Saturday, July 27, 2013

This is not another lousy TRANSFORMERS!!

Though most of the summer blockbusters have busted from overload and hype, there is one I can wholeheartedly endorse: Guillermo del Toro's epic monster vs. monster robot PACIFIC RIM. Why? If you have seen del Toro's visionary masterpiece PAN'S LABYRINTH, then you know why. If you have not, SEE IT! It' s a magnificent combination of fairy tale, the Spanish Civil War, and a little girl who treads the thin line between the two. Del Toro's creative make-up for the various creatures in the labyrinth are both horrific and sublime, and this is brought to a gigantic scale in PACIFIC RIM.

It seems the threat from outer space has turned to monsters from the deep, as in "prehistoric" creatures featured in Japanese movies eons ago. So we get to see Mothra, Godzilla, and dozens of others of their ilk, but the fun surprise is seeing so many variations of the great designs for the ALIEN series. Del Toro uses these creatures freshly and drops in amazing details, some for laughs, some for clues. The movie itself is spectacularly beautiful, every shot flooded with lush colors of hope (mostly blues) and reds and oranges (guess what).

Believe it or not, there are human beings in PACIFIC RIM, played by talented actors. Idris Elba (THE WIRE) is a powerful presence as the head of the robot program with dark secrets. Rinko Kikuchi (who won an Oscar nomination for BABEL) plays a pilot whose family was killed during an earlier attack. She is mesmerizing as her mind melds with her co-pilot's (Charlie Hunnam) during battle.
PACIFIC RIM should appeal to more than teen age boys and sci-fi fanatics. It's got beauty, horror, and great visual impact. In comparison to the other blockbusters in the last few years, PACIFIC RIM is a Delacroix gone wild, while the rest are colorless sketches.

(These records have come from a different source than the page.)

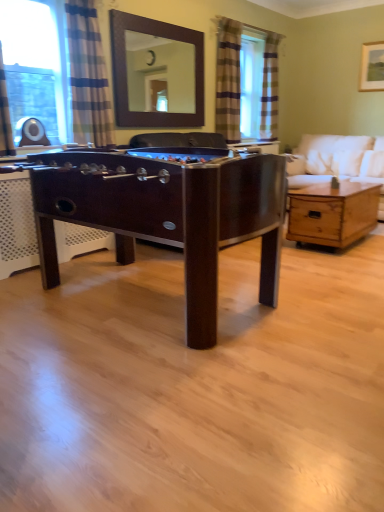 Locate an element on the screen. white fabric couch at right is located at coordinates (338, 161).

Looking at this image, measure the distance between point (136, 213) and camera.

A distance of 6.81 feet exists between point (136, 213) and camera.

Find the location of `wooden coffee table at center`. wooden coffee table at center is located at coordinates (332, 213).

What do you see at coordinates (160, 74) in the screenshot? I see `brown wooden mirror at upper center` at bounding box center [160, 74].

This screenshot has width=384, height=512. What do you see at coordinates (88, 76) in the screenshot? I see `blue striped curtain at upper left, which is the 3th curtain from right to left` at bounding box center [88, 76].

What is the approximate height of blue striped curtain at left?

blue striped curtain at left is 1.16 meters tall.

Find the location of a particular element. striped fabric curtain at right, placed as the first curtain when sorted from back to front is located at coordinates (270, 88).

Locate an element on the screen. This screenshot has height=512, width=384. plaid fabric curtain at upper right, marked as the second curtain in a right-to-left arrangement is located at coordinates (228, 80).

At what (x,y) coordinates should I click in order to perform the action: click on white fabric couch at right. Please return your answer as a coordinate pair (x, y). The height and width of the screenshot is (512, 384). Looking at the image, I should click on (338, 161).

Which of these two, wooden picture frame at upper right or wooden coffee table at center, is wider?

wooden coffee table at center is wider.

Would you consider wooden picture frame at upper right to be distant from wooden coffee table at center?

Indeed, wooden picture frame at upper right is not near wooden coffee table at center.

Based on the photo, how many degrees apart are the facing directions of wooden picture frame at upper right and wooden coffee table at center?

90.1 degrees separate the facing orientations of wooden picture frame at upper right and wooden coffee table at center.

Looking at this image, is wooden picture frame at upper right bigger than wooden coffee table at center?

No, wooden picture frame at upper right is not bigger than wooden coffee table at center.

Locate an element on the screen. desk on the left of striped fabric curtain at right, the 1th curtain in the right-to-left sequence is located at coordinates (168, 213).

Is dark wood foosball table at center next to striped fabric curtain at right, placed as the first curtain when sorted from back to front, and touching it?

dark wood foosball table at center is not next to striped fabric curtain at right, placed as the first curtain when sorted from back to front, and they're not touching.

Based on the photo, who is bigger, dark wood foosball table at center or striped fabric curtain at right, marked as the third curtain in a front-to-back arrangement?

dark wood foosball table at center is bigger.

Is point (42, 240) positioned behind point (266, 119)?

No, (42, 240) is in front of (266, 119).

Find the location of a particular element. The width and height of the screenshot is (384, 512). curtain that is the 1st one above the blue striped curtain at upper left, which is the 3th curtain from right to left (from a real-world perspective) is located at coordinates (228, 80).

From a real-world perspective, which is physically below, blue striped curtain at upper left, which is the 3th curtain from right to left, or plaid fabric curtain at upper right, marked as the second curtain in a right-to-left arrangement?

In real-world perspective, blue striped curtain at upper left, which is the 3th curtain from right to left, is lower.

Does blue striped curtain at upper left, which is the first curtain in front-to-back order, lie in front of plaid fabric curtain at upper right, marked as the second curtain in a right-to-left arrangement?

Yes.

Is point (89, 106) closer or farther from the camera than point (237, 114)?

Point (89, 106) is closer to the camera than point (237, 114).

Relative to plaid fabric curtain at upper right, the 2th curtain in the front-to-back sequence, is brown wooden mirror at upper center in front or behind?

Clearly, brown wooden mirror at upper center is in front of plaid fabric curtain at upper right, the 2th curtain in the front-to-back sequence.

Based on their positions, is brown wooden mirror at upper center located to the left or right of plaid fabric curtain at upper right, marked as the second curtain in a right-to-left arrangement?

From the image, it's evident that brown wooden mirror at upper center is to the left of plaid fabric curtain at upper right, marked as the second curtain in a right-to-left arrangement.

Can you confirm if brown wooden mirror at upper center is smaller than plaid fabric curtain at upper right, marked as the second curtain in a right-to-left arrangement?

Correct, brown wooden mirror at upper center occupies less space than plaid fabric curtain at upper right, marked as the second curtain in a right-to-left arrangement.

Can you confirm if brown wooden mirror at upper center is thinner than plaid fabric curtain at upper right, marked as the second curtain in a left-to-right arrangement?

Yes, brown wooden mirror at upper center is thinner than plaid fabric curtain at upper right, marked as the second curtain in a left-to-right arrangement.

Is striped fabric curtain at right, marked as the 3th curtain in a left-to-right arrangement, to the right of blue striped curtain at left from the viewer's perspective?

Yes.

Is striped fabric curtain at right, marked as the third curtain in a front-to-back arrangement, facing away from blue striped curtain at left?

striped fabric curtain at right, marked as the third curtain in a front-to-back arrangement, does not have its back to blue striped curtain at left.

From the image's perspective, between striped fabric curtain at right, placed as the first curtain when sorted from back to front, and blue striped curtain at left, which one is located above?

striped fabric curtain at right, placed as the first curtain when sorted from back to front, is shown above in the image.

Is striped fabric curtain at right, the 1th curtain in the right-to-left sequence, spatially inside blue striped curtain at left, or outside of it?

striped fabric curtain at right, the 1th curtain in the right-to-left sequence, is spatially situated outside blue striped curtain at left.

From the image's perspective, does plaid fabric curtain at upper right, marked as the second curtain in a left-to-right arrangement, appear lower than striped fabric curtain at right, placed as the first curtain when sorted from back to front?

Yes, from the image's perspective, plaid fabric curtain at upper right, marked as the second curtain in a left-to-right arrangement, is below striped fabric curtain at right, placed as the first curtain when sorted from back to front.

Considering the sizes of objects plaid fabric curtain at upper right, marked as the second curtain in a left-to-right arrangement, and striped fabric curtain at right, marked as the third curtain in a front-to-back arrangement, in the image provided, who is shorter, plaid fabric curtain at upper right, marked as the second curtain in a left-to-right arrangement, or striped fabric curtain at right, marked as the third curtain in a front-to-back arrangement,?

striped fabric curtain at right, marked as the third curtain in a front-to-back arrangement.

Is plaid fabric curtain at upper right, marked as the second curtain in a right-to-left arrangement, in front of striped fabric curtain at right, marked as the third curtain in a front-to-back arrangement?

Yes, it is.

Is plaid fabric curtain at upper right, which ranks as the 2th curtain in back-to-front order, thinner than striped fabric curtain at right, marked as the third curtain in a front-to-back arrangement?

Correct, the width of plaid fabric curtain at upper right, which ranks as the 2th curtain in back-to-front order, is less than that of striped fabric curtain at right, marked as the third curtain in a front-to-back arrangement.

Image resolution: width=384 pixels, height=512 pixels. I want to click on mirror in front of the striped fabric curtain at right, the 1th curtain in the right-to-left sequence, so click(x=160, y=74).

Could you tell me if brown wooden mirror at upper center is facing striped fabric curtain at right, marked as the 3th curtain in a left-to-right arrangement?

No, brown wooden mirror at upper center is not facing towards striped fabric curtain at right, marked as the 3th curtain in a left-to-right arrangement.

Based on the photo, between brown wooden mirror at upper center and striped fabric curtain at right, marked as the 3th curtain in a left-to-right arrangement, which one has smaller size?

Smaller between the two is brown wooden mirror at upper center.

Locate an element on the screen. The height and width of the screenshot is (512, 384). picture frame that appears behind the wooden coffee table at center is located at coordinates (372, 67).

Locate an element on the screen. desk that is on the left side of striped fabric curtain at right, the 1th curtain in the right-to-left sequence is located at coordinates (168, 213).

Looking at the image, which one is located closer to brown wooden mirror at upper center, wooden picture frame at upper right or striped fabric curtain at right, the 1th curtain in the right-to-left sequence?

striped fabric curtain at right, the 1th curtain in the right-to-left sequence, is closer to brown wooden mirror at upper center.

When comparing their distances from plaid fabric curtain at upper right, marked as the second curtain in a right-to-left arrangement, does dark wood foosball table at center or striped fabric curtain at right, placed as the first curtain when sorted from back to front, seem further?

dark wood foosball table at center lies further to plaid fabric curtain at upper right, marked as the second curtain in a right-to-left arrangement, than the other object.

Estimate the real-world distances between objects in this image. Which object is further from striped fabric curtain at right, marked as the third curtain in a front-to-back arrangement, wooden coffee table at center or blue striped curtain at upper left, which is the third curtain from back to front?

Based on the image, blue striped curtain at upper left, which is the third curtain from back to front, appears to be further to striped fabric curtain at right, marked as the third curtain in a front-to-back arrangement.

When comparing their distances from plaid fabric curtain at upper right, marked as the second curtain in a left-to-right arrangement, does blue striped curtain at upper left, which is the first curtain in front-to-back order, or brown wooden mirror at upper center seem further?

The object further to plaid fabric curtain at upper right, marked as the second curtain in a left-to-right arrangement, is blue striped curtain at upper left, which is the first curtain in front-to-back order.

In the scene shown: Which object lies nearer to the anchor point plaid fabric curtain at upper right, marked as the second curtain in a left-to-right arrangement, blue striped curtain at upper left, which is the first curtain in front-to-back order, or wooden coffee table at center?

wooden coffee table at center is positioned closer to the anchor plaid fabric curtain at upper right, marked as the second curtain in a left-to-right arrangement.

Estimate the real-world distances between objects in this image. Which object is closer to wooden picture frame at upper right, white fabric couch at right or dark wood foosball table at center?

white fabric couch at right is positioned closer to the anchor wooden picture frame at upper right.

Looking at the image, which one is located further to striped fabric curtain at right, the 1th curtain in the right-to-left sequence, wooden coffee table at center or brown wooden mirror at upper center?

wooden coffee table at center lies further to striped fabric curtain at right, the 1th curtain in the right-to-left sequence, than the other object.

Based on their spatial positions, is plaid fabric curtain at upper right, which ranks as the 2th curtain in back-to-front order, or striped fabric curtain at right, the 1th curtain in the right-to-left sequence, further from blue striped curtain at upper left, which is the 3th curtain from right to left?

striped fabric curtain at right, the 1th curtain in the right-to-left sequence.

Identify the location of mirror between blue striped curtain at left and plaid fabric curtain at upper right, marked as the second curtain in a right-to-left arrangement. Image resolution: width=384 pixels, height=512 pixels. (160, 74).

What are the coordinates of `coffee table located between brown wooden mirror at upper center and white fabric couch at right in the left-right direction` in the screenshot? It's located at (332, 213).

You are a GUI agent. You are given a task and a screenshot of the screen. Output one action in this format:
    pyautogui.click(x=<x>, y=<y>)
    Task: Click on the mirror between blue striped curtain at upper left, which is the first curtain in front-to-back order, and plaid fabric curtain at upper right, marked as the second curtain in a right-to-left arrangement, in the front-back direction
    
    Given the screenshot: What is the action you would take?
    pyautogui.click(x=160, y=74)

Find the location of a particular element. mirror located between blue striped curtain at upper left, which is the third curtain from back to front, and striped fabric curtain at right, placed as the first curtain when sorted from back to front, in the depth direction is located at coordinates (160, 74). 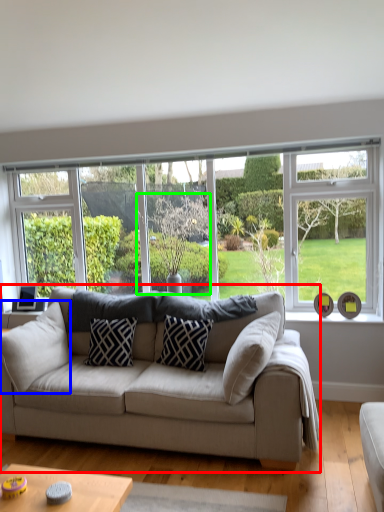 Question: Which object is the farthest from studio couch (highlighted by a red box)? Choose among these: pillow (highlighted by a blue box) or tree (highlighted by a green box).

Choices:
 (A) pillow
 (B) tree

Answer: (B) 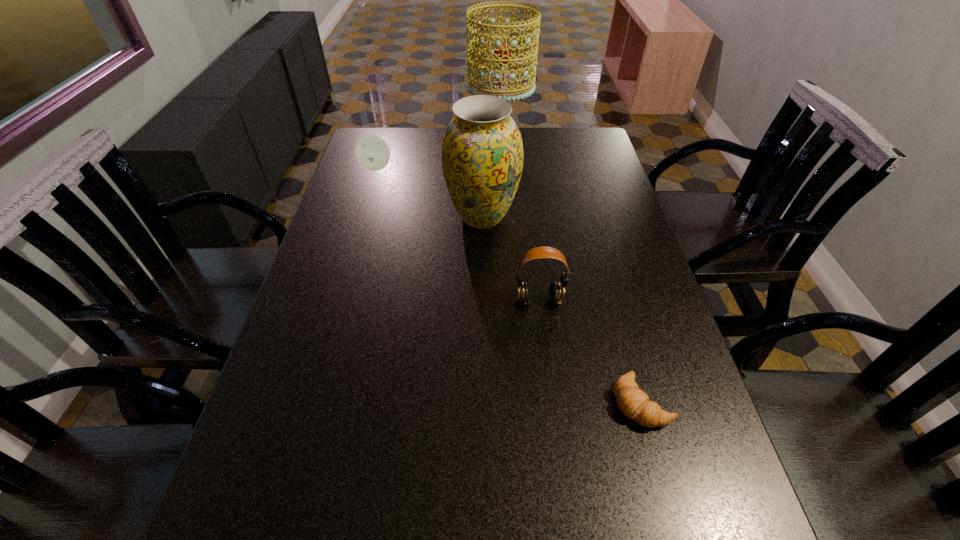 Locate an element on the screen. This screenshot has height=540, width=960. the tallest object is located at coordinates (x=502, y=58).

I want to click on the third farthest object, so click(482, 151).

At what (x,y) coordinates should I click in order to perform the action: click on vase. Please return your answer as a coordinate pair (x, y). Image resolution: width=960 pixels, height=540 pixels. Looking at the image, I should click on (482, 151).

This screenshot has width=960, height=540. I want to click on headset, so pyautogui.click(x=556, y=294).

This screenshot has height=540, width=960. I want to click on the third shortest object, so click(x=556, y=294).

Where is `apple`? The height and width of the screenshot is (540, 960). apple is located at coordinates (372, 152).

At what (x,y) coordinates should I click in order to perform the action: click on the fourth tallest object. Please return your answer as a coordinate pair (x, y). Looking at the image, I should click on (372, 152).

The height and width of the screenshot is (540, 960). Identify the location of crescent roll. (634, 403).

The image size is (960, 540). I want to click on the rightmost object, so click(634, 403).

Find the location of a particular element. This screenshot has width=960, height=540. vacant space located on the front of the tallest object is located at coordinates (503, 211). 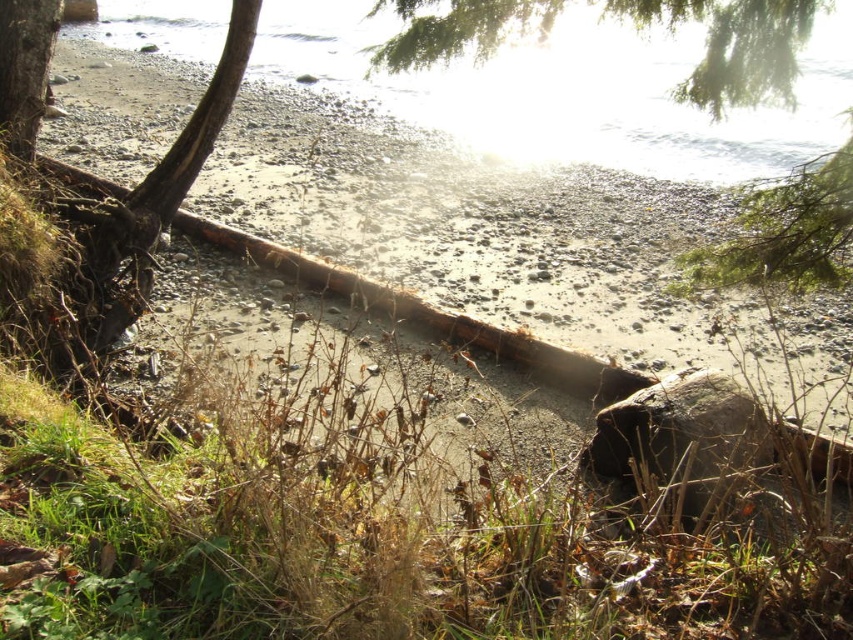 Does clear water at upper center appear on the left side of green leafy tree at upper center?

Indeed, clear water at upper center is positioned on the left side of green leafy tree at upper center.

Which of these two, clear water at upper center or green leafy tree at upper center, stands taller?

clear water at upper center

Is point (839, 118) positioned behind point (775, 38)?

Yes, it is behind point (775, 38).

At what (x,y) coordinates should I click in order to perform the action: click on clear water at upper center. Please return your answer as a coordinate pair (x, y). Looking at the image, I should click on (573, 92).

Based on the photo, is green leafy tree at upper center to the right of smooth bark tree trunk at left from the viewer's perspective?

Indeed, green leafy tree at upper center is positioned on the right side of smooth bark tree trunk at left.

Between green leafy tree at upper center and smooth bark tree trunk at left, which one is positioned higher?

smooth bark tree trunk at left is higher up.

Where is `green leafy tree at upper center`? The image size is (853, 640). green leafy tree at upper center is located at coordinates (636, 29).

Where is `green leafy tree at upper center`? This screenshot has width=853, height=640. green leafy tree at upper center is located at coordinates (636, 29).

Can you confirm if clear water at upper center is smaller than smooth bark tree trunk at left?

Incorrect, clear water at upper center is not smaller in size than smooth bark tree trunk at left.

This screenshot has height=640, width=853. Identify the location of clear water at upper center. (573, 92).

What do you see at coordinates (573, 92) in the screenshot? I see `clear water at upper center` at bounding box center [573, 92].

The image size is (853, 640). Identify the location of clear water at upper center. (573, 92). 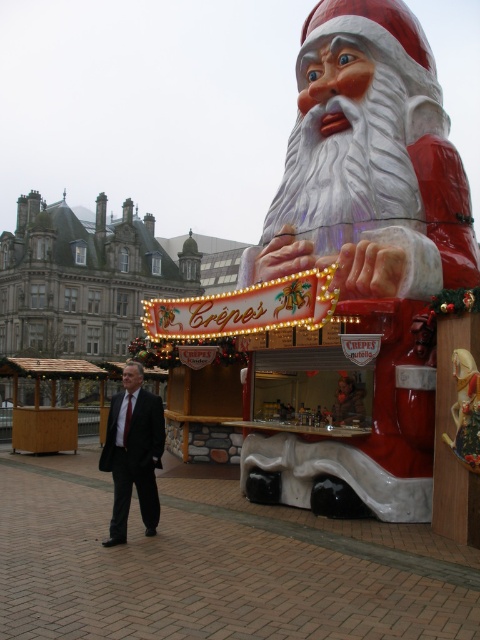 You are organizing a Christmas market and need to place a 1.5 meter wide tent between the matte plastic santa at center and the dark suit at center. Can you fit the tent between them?

The matte plastic santa at center might be wider than dark suit at center, so the tent may not fit between them. Check the actual width before placing the tent.

You are a customer who wants to order crapes from the kiosk. You see the matte plastic santa at center and the dark suit at center. Which object is on the right side when facing the kiosk?

The matte plastic santa at center is positioned on the right side of dark suit at center, so when facing the kiosk, the matte plastic santa at center is on the right side. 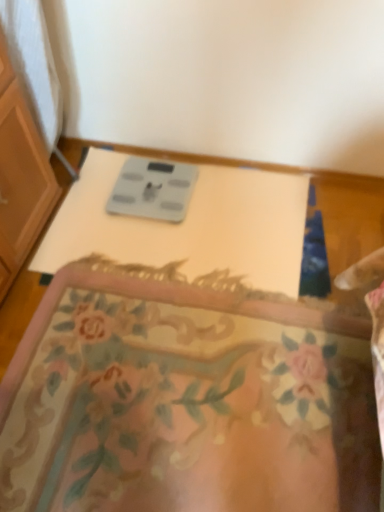 Where is `vacant area that is situated to the right of gray matte scale at center`? This screenshot has width=384, height=512. vacant area that is situated to the right of gray matte scale at center is located at coordinates (229, 200). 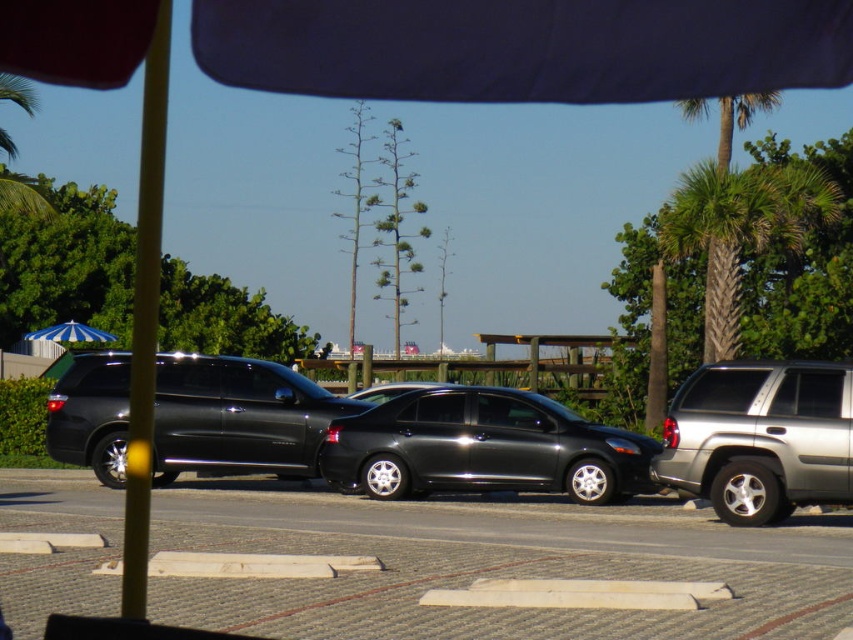 Can you confirm if gray textured asphalt at center is positioned to the left of glossy black sedan at center?

Yes, gray textured asphalt at center is to the left of glossy black sedan at center.

Looking at this image, who is taller, gray textured asphalt at center or glossy black sedan at center?

glossy black sedan at center is taller.

This screenshot has height=640, width=853. I want to click on gray textured asphalt at center, so click(494, 566).

Does gray textured asphalt at center have a lesser width compared to blue striped umbrella at left?

No.

Can you confirm if gray textured asphalt at center is taller than blue striped umbrella at left?

In fact, gray textured asphalt at center may be shorter than blue striped umbrella at left.

Is point (254, 589) closer to camera compared to point (64, 326)?

Yes, point (254, 589) is in front of point (64, 326).

I want to click on gray textured asphalt at center, so click(494, 566).

Who is more forward, [496,392] or [703,99]?

Point [496,392]

Is glossy black sedan at center bigger than green textured palm tree at right?

Incorrect, glossy black sedan at center is not larger than green textured palm tree at right.

Does point (346, 481) lie behind point (764, 106)?

No, it is not.

Where is `glossy black sedan at center`? This screenshot has height=640, width=853. glossy black sedan at center is located at coordinates (483, 448). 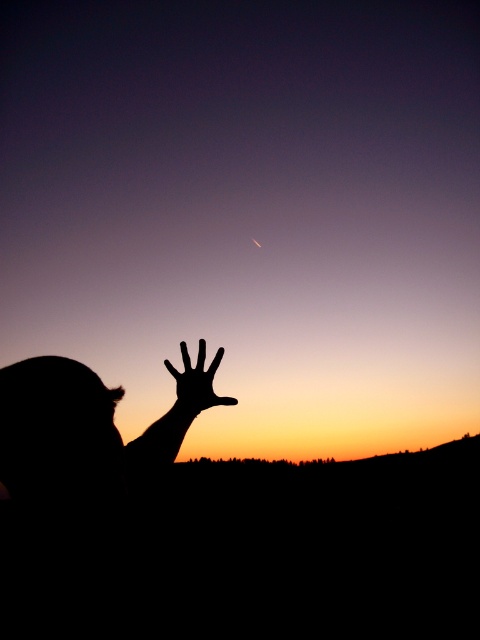 You are an astronomer observing the twilight scene. You notice the black matte hand at upper center and the silvery reflective moon at center. Which object in the scene is bigger?

The black matte hand at upper center is larger in size than the silvery reflective moon at center.

You are an astronomer analyzing the twilight scene. You notice two points of light in the sky, one at coordinates point (176, 371) and another at point (260, 248). Based on their positions, which point is closer to the observer?

Point (176, 371) is in front of point (260, 248), so it is closer to the observer.

You are an astronomer observing the twilight scene. You notice the black matte hand at upper center and the silvery reflective moon at center. Which object is positioned to the left in the image?

The black matte hand at upper center is positioned to the left of the silvery reflective moon at center. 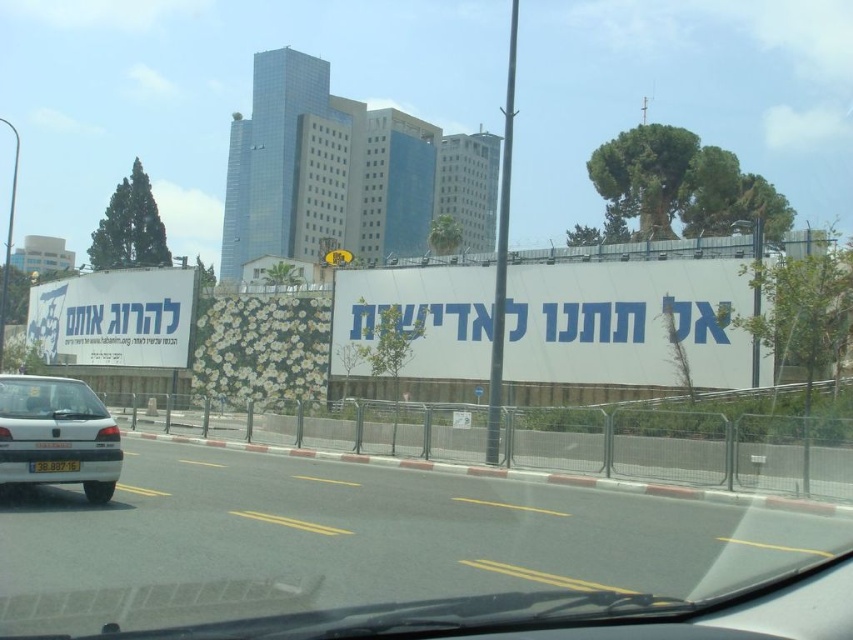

A footnote: If you are not watching CBS's knockout series of Stephen King's UNDER THE DOME, then get with it. Don't start in the middle. Go back and stream the earlier episodes from the beginning. Each one is a gem, and each ends in suspense and directions you never expect. The characters trapped under this suspicious huge dome are good, bad, and both, and they are all played by talented, forceful actors, young and old. It's not often when a network presents an intelligent and mysterious thriller and makes it work.